Understanding Oversmoothing in Diffusion-Based GNNs From the Perspective of Operator Semigroup Theory
Weichen Zhao, Chenguang Wang, Xinyan Wang, Congying Han, Tiande Guo, Tianshu Yu
TL;DR
This work provides a unified, mathematically grounded framework to analyze oversmoothing in diffusion-based GNNs using operator semigroup theory. It shows that oversmoothing arises from the ergodicity of the diffusion generator and that the fixed-point behavior is determined by an invariant measure, with the convergence rate tied to the spectral gap. By introducing an ergodicity-breaking term, the approach generalizes existing diffusion remedies and offers a principled design principle to mitigate oversmoothing, complemented by a probabilistic interpretation via Markov processes and a killing process. Empirical results on node classification across diverse datasets demonstrate reduced oversmoothing (higher Dirichlet energy) and improved performance, validating the theoretical claims and highlighting the method's practical impact.
Abstract
This paper presents an analytical study of the oversmoothing issue in diffusion-based Graph Neural Networks (GNNs). Generalizing beyond extant approaches grounded in random walk analysis or particle systems, we approach this problem through operator semigroup theory. This theoretical framework allows us to rigorously prove that oversmoothing is intrinsically linked to the ergodicity of the diffusion operator.
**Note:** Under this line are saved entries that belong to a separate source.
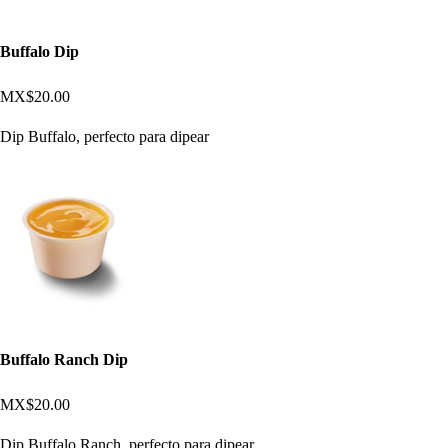
Buffalo Dip
MX$20.00
Dip Buffalo, perfecto para dipear
Buffalo Ranch Dip
MX$20.00
Dip Buffalo Ranch, perfecto para dipear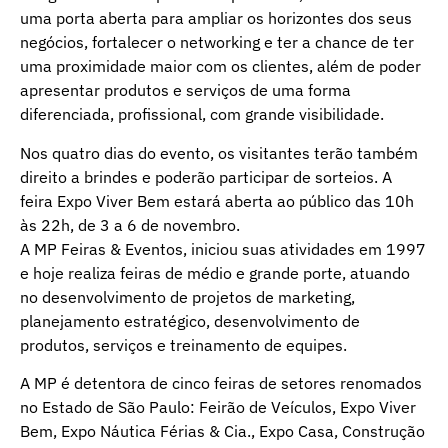
uma porta aberta para ampliar os horizontes dos seus
negócios, fortalecer o networking e ter a chance de ter
uma proximidade maior com os clientes, além de poder
apresentar produtos e serviços de uma forma
diferenciada, profissional, com grande visibilidade.
Nos quatro dias do evento, os visitantes terão também
direito a brindes e poderão participar de sorteios. A
feira Expo Viver Bem estará aberta ao público das 10h
às 22h, de 3 a 6 de novembro.
A MP Feiras & Eventos, iniciou suas atividades em 1997
e hoje realiza feiras de médio e grande porte, atuando
no desenvolvimento de projetos de marketing,
planejamento estratégico, desenvolvimento de
produtos, serviços e treinamento de equipes.
A MP é detentora de cinco feiras de setores renomados
no Estado de São Paulo: Feirão de Veículos, Expo Viver
Bem, Expo Náutica Férias & Cia., Expo Casa, Construção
Relying on semigroup method, we can quantitatively analyze the dynamic of graph diffusion and give a specific mathematical form of the smoothing feature by ergodicity and invariant measure of operator, which improves previous works only show existence of oversmoothing. This finding further poses a general and mild ergodicity-breaking condition, encompassing the various specific solutions previously offered, thereby presenting a more universal and theoretically grounded approach to relieve oversmoothing in diffusion-based GNNs. Additionally, we offer a probabilistic interpretation of our theory, forging a link with prior works and broadening the theoretical horizon. Our experimental results reveal that this ergodicity-breaking term effectively mitigates oversmoothing measured by Dirichlet energy, and simultaneously enhances performance in node classification tasks.